As you may be aware, lying in bed for 7.5 hours is a lot different to sleeping for 7.5 hours, so the quality seems to be as important as the length.
If you currently have trouble with sleep, here are some proven methods for optimising your sleep patterns to create a more focused, alert & healthy you.
1. Black Out The Room
Too much light in your room can keep you from sleeping.
If you have light coming through windows, look to invest in some blackout curtains (these are curtains that can velcro to the wall stopping all light coming in).
Going as far as covering up alarm clocks & any other light emitting sources can work wonders too. Be aware, that your brain can sense light through your eyelids when you're sleeping, so even if you can sleep well in a lit room, it’s not the best choice.
2. Supplement With Magnesium
Sleep deprivation can deplete the bodies Magnesium stores.
When you’re going through patches of poor sleep, your body produces extra Catecholamine hormones which help you stay alert to get through the day. Unfortunately, this drains the body of Magnesium at the same time.
Aim to supplement with about 500mg of Magnesium per day through food sources or a good quality Magnesium like Glycinate, Citrate or Chelate.
3. Eat Carbs At Dinner
Despite conventional wisdom, eating carbohydrates before bed can have vast improvements in your sleep.
When we eat carbs, our body tends to produce more of the neurotransmitter Serotonin, which is known for calming you down & making you feel sleepy (think of all those times you’ve eaten pizza & pasta).
The other added benefit to carbohydrate is they can actually help you to relax by lowering the stress hormone Cortisol (stress for a lot of people is the reason they have issues with sleep).
Now, does this mean you can go out & eat any form of carbohydrate you like? Pizza? Pasta? Bread? Chocolate? Biscuits? NO!
You need to aim for good carbs coming through whole food sources like sweet potato, otherwise, these bad choices are more than likely going to keep you up with the nasty additives they contain.
4. Avoid Caffeine After 12.00PM
Don’t think I need to explain this one too much. Caffeine is a stimulant. Some people are more sensitive than others. Avoid all caffeine after 12PM.
Did you know Tea also contains caffeine? (In smaller doses than coffee, however).
5. Set A Bedtime Alarm
We always have wake up alarms, why not set a bedtime alarm?
Thanks to most smartphones, you now have the option to set a bedtime alarm now too (check in your clock app).
Good sleep is as much about a good routine, so setting a time that you have your head on the pillow no matter what is a fantastic idea.
6. Avoid Blue Light
Blue light coming from technology decreases the production of the hormone Melatonin, the sleep hormone.
Try and dim lights where possible or change the bulbs to amber lighting. If I use my phone or laptop at night I have an app installed called f.lux which will mimic the sunset and dim your backlight accordingly (also has an amber feature).
7. Supplement With Vitamin D
Studies has shown that having adequate levels of Vitamin D can reduce insomnia & improve sleep.
Vitamin D is vital in sleep as the part of the brain responsible for controlling sleep has a lot of Vitamin D3 receptors.
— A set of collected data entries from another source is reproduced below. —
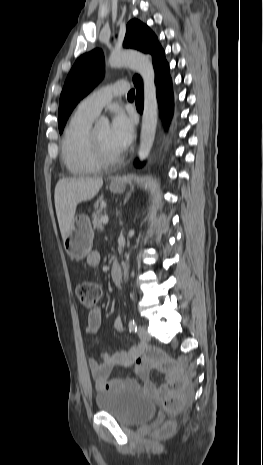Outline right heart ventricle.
<instances>
[{"label":"right heart ventricle","instance_id":"obj_1","mask_svg":"<svg viewBox=\"0 0 263 465\" xmlns=\"http://www.w3.org/2000/svg\"><path fill=\"white\" fill-rule=\"evenodd\" d=\"M94 118L76 110L65 128L61 142V156L71 174L89 175L101 169L93 158L88 141Z\"/></svg>","mask_w":263,"mask_h":465}]
</instances>
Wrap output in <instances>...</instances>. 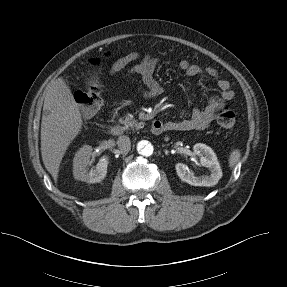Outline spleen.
Listing matches in <instances>:
<instances>
[{
  "label": "spleen",
  "mask_w": 287,
  "mask_h": 287,
  "mask_svg": "<svg viewBox=\"0 0 287 287\" xmlns=\"http://www.w3.org/2000/svg\"><path fill=\"white\" fill-rule=\"evenodd\" d=\"M241 153L239 149H235L230 153L229 156V167L234 168L236 164L240 161Z\"/></svg>",
  "instance_id": "obj_1"
}]
</instances>
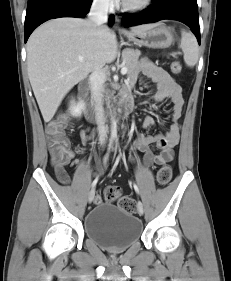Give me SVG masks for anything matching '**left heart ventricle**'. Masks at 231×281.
<instances>
[{
  "instance_id": "left-heart-ventricle-1",
  "label": "left heart ventricle",
  "mask_w": 231,
  "mask_h": 281,
  "mask_svg": "<svg viewBox=\"0 0 231 281\" xmlns=\"http://www.w3.org/2000/svg\"><path fill=\"white\" fill-rule=\"evenodd\" d=\"M127 2H131V3H133V2H137V1H140V0H126Z\"/></svg>"
}]
</instances>
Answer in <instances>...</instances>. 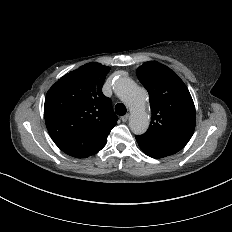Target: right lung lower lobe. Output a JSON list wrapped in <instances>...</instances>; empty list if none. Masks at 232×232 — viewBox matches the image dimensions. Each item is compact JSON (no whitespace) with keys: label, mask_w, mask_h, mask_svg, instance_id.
Returning <instances> with one entry per match:
<instances>
[{"label":"right lung lower lobe","mask_w":232,"mask_h":232,"mask_svg":"<svg viewBox=\"0 0 232 232\" xmlns=\"http://www.w3.org/2000/svg\"><path fill=\"white\" fill-rule=\"evenodd\" d=\"M93 155V154H92ZM88 156H91V155H82V156H73V157H77V158H86Z\"/></svg>","instance_id":"right-lung-lower-lobe-1"}]
</instances>
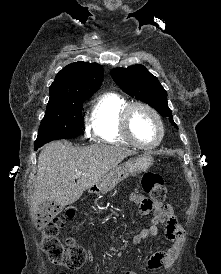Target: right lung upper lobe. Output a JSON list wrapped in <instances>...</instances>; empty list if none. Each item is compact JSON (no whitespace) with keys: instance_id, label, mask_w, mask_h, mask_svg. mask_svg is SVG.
Masks as SVG:
<instances>
[{"instance_id":"obj_1","label":"right lung upper lobe","mask_w":221,"mask_h":274,"mask_svg":"<svg viewBox=\"0 0 221 274\" xmlns=\"http://www.w3.org/2000/svg\"><path fill=\"white\" fill-rule=\"evenodd\" d=\"M103 67L97 63L74 62L55 77L49 89V102L93 95L102 84Z\"/></svg>"}]
</instances>
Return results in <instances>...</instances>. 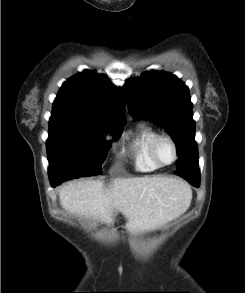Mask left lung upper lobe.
Segmentation results:
<instances>
[{"label": "left lung upper lobe", "instance_id": "obj_1", "mask_svg": "<svg viewBox=\"0 0 245 293\" xmlns=\"http://www.w3.org/2000/svg\"><path fill=\"white\" fill-rule=\"evenodd\" d=\"M123 91L134 117L150 118L176 143L179 158L175 172L200 175L188 87L174 75L152 71L128 80Z\"/></svg>", "mask_w": 245, "mask_h": 293}]
</instances>
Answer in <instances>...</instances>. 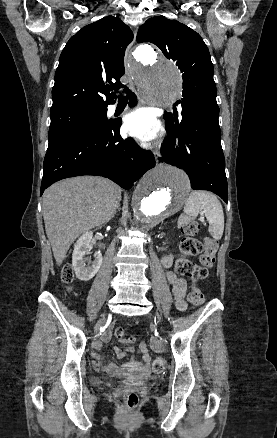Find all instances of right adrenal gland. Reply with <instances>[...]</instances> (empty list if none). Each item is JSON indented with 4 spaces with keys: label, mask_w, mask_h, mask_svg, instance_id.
Returning <instances> with one entry per match:
<instances>
[{
    "label": "right adrenal gland",
    "mask_w": 277,
    "mask_h": 438,
    "mask_svg": "<svg viewBox=\"0 0 277 438\" xmlns=\"http://www.w3.org/2000/svg\"><path fill=\"white\" fill-rule=\"evenodd\" d=\"M120 210H121V208H119V206H118V208H117V212H120Z\"/></svg>",
    "instance_id": "obj_1"
}]
</instances>
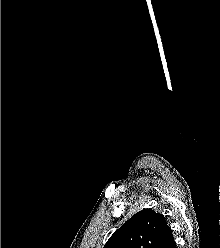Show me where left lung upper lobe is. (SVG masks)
Segmentation results:
<instances>
[{
    "instance_id": "obj_1",
    "label": "left lung upper lobe",
    "mask_w": 220,
    "mask_h": 248,
    "mask_svg": "<svg viewBox=\"0 0 220 248\" xmlns=\"http://www.w3.org/2000/svg\"><path fill=\"white\" fill-rule=\"evenodd\" d=\"M173 241L164 216L143 209L117 229L104 248H168Z\"/></svg>"
}]
</instances>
If you don’t get at least 15-minutes of direct sunlight daily, chances are, you’re deficient in Vitamin D & need to supplement (not to mention Vitamin D deficiency can be linked to every disease known to mankind).
Given how cheap Vitamin D3 tablets are, I recommend you be supplementing with 2000iu-4000iu every other day.
Exercise helps with sleep. Really? Yes, it does…
Exercise morning, day or night, it doesn’t matter but it sure does work. Exercise is one of those activities that will give you energy when you don’t have it and vice versa.
Hundreds, possibly even thousands of studies have been done on the benefits of exercise and how that carries over to a good sleep. If you’re not doing it, start. Get in a routine. Walk one day. Bike the next. Try Yoga. Lift some weights. The possibilities are endless.
Over one-third of your life will be taken up by sleep, so its probably worth putting in some time to making sure you’re doing it right, not only for your own sanity but for your health & longevity too.